Data provided
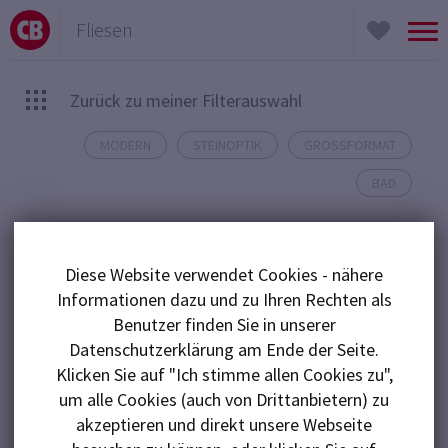
Fliesen
To
nav
Zurück zu meiner Filterauswahl
MODERN
STEINOPTIK
GROSSFORMAT
BAD
Schiefer
kommt groß raus.
Diese Website verwendet Cookies - nähere
Informationen dazu und zu Ihren Rechten als
Keope Ubik XXL: Schieferoptik im großen Format
Benutzer finden Sie in unserer
Datenschutzerklärung am Ende der Seite.
Klicken Sie auf "Ich stimme allen Cookies zu",
Die Serie Ubik interpretiert
Schiefer
neu: mit feinen
um alle Cookies (auch von Drittanbietern) zu
Rissen, tiefen Texturen und einem dezenten Glanz,
akzeptieren und direkt unsere Webseite
der an
natürlich verwitterten Stein
erinnert.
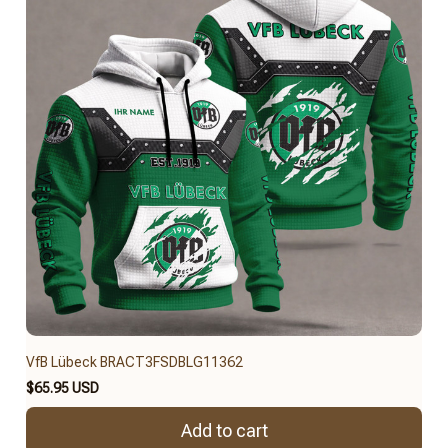
VfB Lübeck BRACT3FSDBLG11362
$65.95 USD
Add to cart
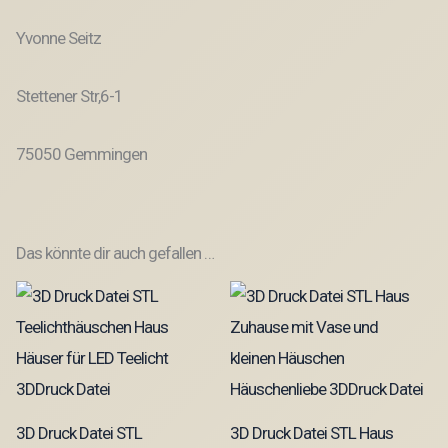
Yvonne Seitz
Stettener Str,6-1
75050 Gemmingen
Das könnte dir auch gefallen …
3D Druck Datei STL
3D Druck Datei STL Haus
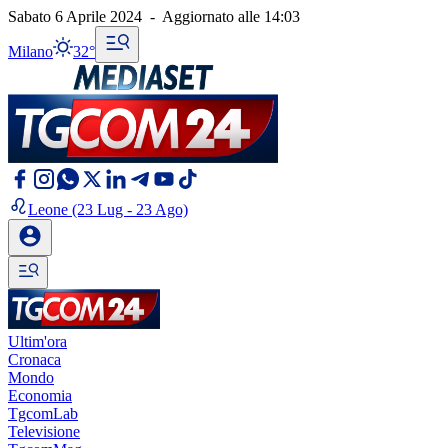
Sabato 6 Aprile 2024
-
Aggiornato alle
14:03
Milano
32°
Leone
(23 Lug - 23 Ago)
Ultim'ora
Cronaca
Mondo
Economia
TgcomLab
Televisione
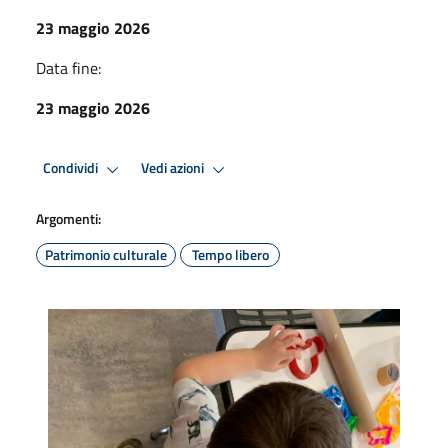
23 maggio 2026
Data fine:
23 maggio 2026
Condividi
Vedi azioni
Argomenti:
Patrimonio culturale
Tempo libero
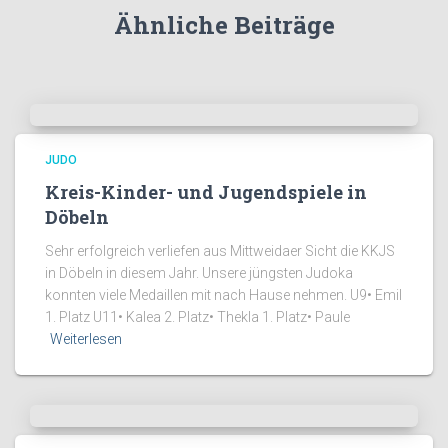
Ähnliche Beiträge
JUDO
Kreis-Kinder- und Jugendspiele in
Döbeln
Sehr erfolgreich verliefen aus Mittweidaer Sicht die KKJS
in Döbeln in diesem Jahr. Unsere jüngsten Judoka
konnten viele Medaillen mit nach Hause nehmen. U9•⁠ ⁠Emil
1. Platz U11•⁠ ⁠Kalea 2. Platz•⁠ ⁠Thekla 1. Platz•⁠ ⁠Paule
Weiterlesen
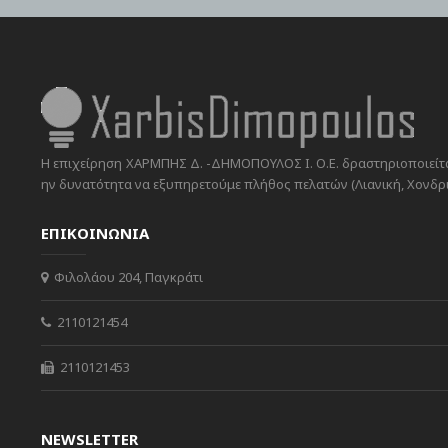
Η επιχείρηση ΧΑΡΜΠΗΣ Δ. -ΔΗΜΟΠΟΥΛΟΣ Ι. Ο.Ε. δραστηριοποιείται
ην δυνατότητα να εξυπηρετούμε πλήθος πελατών (Λιανική, Χονδρικ
ΕΠΙΚΟΙΝΩΝΙΑ
Φιλολάου 204, Παγκράτι
2110121454
2110121453
NEWSLETTER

Task brief
How many of the lines above include the string "Druck"? Reply with the number by itself.

Output of the task
2